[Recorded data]
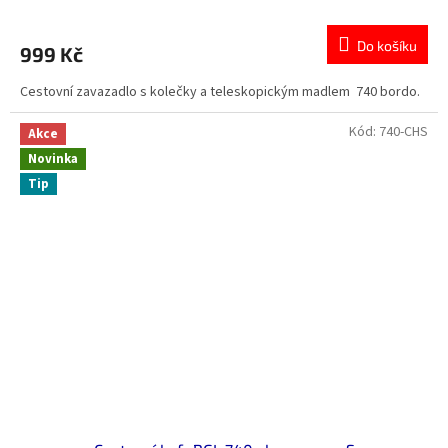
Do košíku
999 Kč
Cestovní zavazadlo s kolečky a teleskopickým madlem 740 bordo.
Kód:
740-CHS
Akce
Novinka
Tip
...
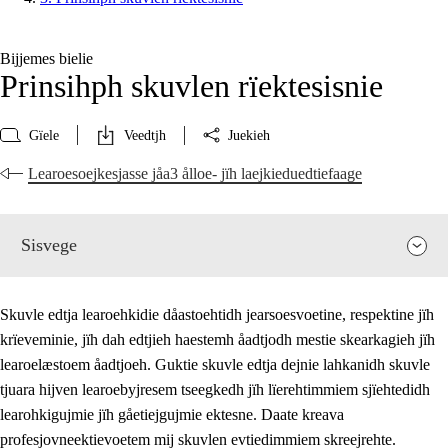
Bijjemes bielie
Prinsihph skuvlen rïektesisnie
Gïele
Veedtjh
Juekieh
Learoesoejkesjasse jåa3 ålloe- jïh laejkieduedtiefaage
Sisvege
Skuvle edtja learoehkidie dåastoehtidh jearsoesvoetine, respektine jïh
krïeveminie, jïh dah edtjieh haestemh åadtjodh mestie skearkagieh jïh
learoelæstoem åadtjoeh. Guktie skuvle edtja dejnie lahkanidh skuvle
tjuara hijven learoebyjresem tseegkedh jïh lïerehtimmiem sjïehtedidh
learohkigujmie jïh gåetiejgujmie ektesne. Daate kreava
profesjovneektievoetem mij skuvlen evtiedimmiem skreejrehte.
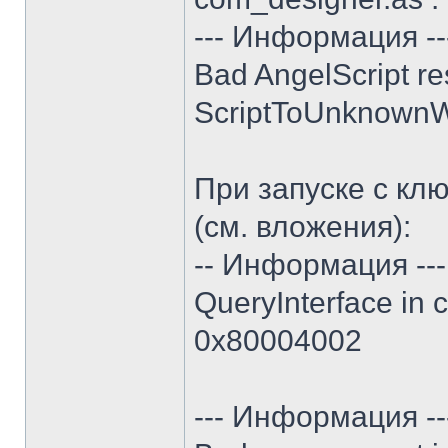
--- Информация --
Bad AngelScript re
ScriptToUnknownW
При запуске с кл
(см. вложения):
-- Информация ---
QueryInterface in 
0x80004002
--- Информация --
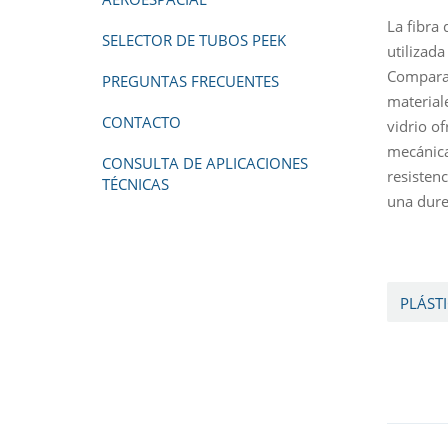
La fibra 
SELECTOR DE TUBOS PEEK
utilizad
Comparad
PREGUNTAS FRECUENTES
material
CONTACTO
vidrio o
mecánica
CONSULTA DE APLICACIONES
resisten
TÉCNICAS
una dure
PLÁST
...
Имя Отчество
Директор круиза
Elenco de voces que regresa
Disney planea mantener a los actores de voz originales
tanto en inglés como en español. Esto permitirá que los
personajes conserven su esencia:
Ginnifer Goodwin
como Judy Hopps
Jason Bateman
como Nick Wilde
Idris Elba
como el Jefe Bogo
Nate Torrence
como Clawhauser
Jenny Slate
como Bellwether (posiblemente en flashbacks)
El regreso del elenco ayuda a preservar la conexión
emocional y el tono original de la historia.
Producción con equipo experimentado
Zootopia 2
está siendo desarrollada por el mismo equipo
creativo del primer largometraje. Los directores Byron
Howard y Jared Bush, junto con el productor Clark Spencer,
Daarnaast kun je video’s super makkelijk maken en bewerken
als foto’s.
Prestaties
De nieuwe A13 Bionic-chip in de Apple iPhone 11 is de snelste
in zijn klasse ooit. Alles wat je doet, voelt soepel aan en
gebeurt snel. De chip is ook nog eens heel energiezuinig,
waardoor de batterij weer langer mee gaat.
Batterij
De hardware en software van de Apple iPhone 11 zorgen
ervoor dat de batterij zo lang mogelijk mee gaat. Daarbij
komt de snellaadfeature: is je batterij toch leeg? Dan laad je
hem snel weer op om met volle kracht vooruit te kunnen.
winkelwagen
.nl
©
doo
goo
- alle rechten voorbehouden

WORK TO COMPLETE: Scan the data above for the word "edtja", then copy every line that holds it.

FINISHED TASK:
Skuvle edtja learoehkidie dåastoehtidh jearsoesvoetine, respektine jïh
learoelæstoem åadtjoeh. Guktie skuvle edtja dejnie lahkanidh skuvle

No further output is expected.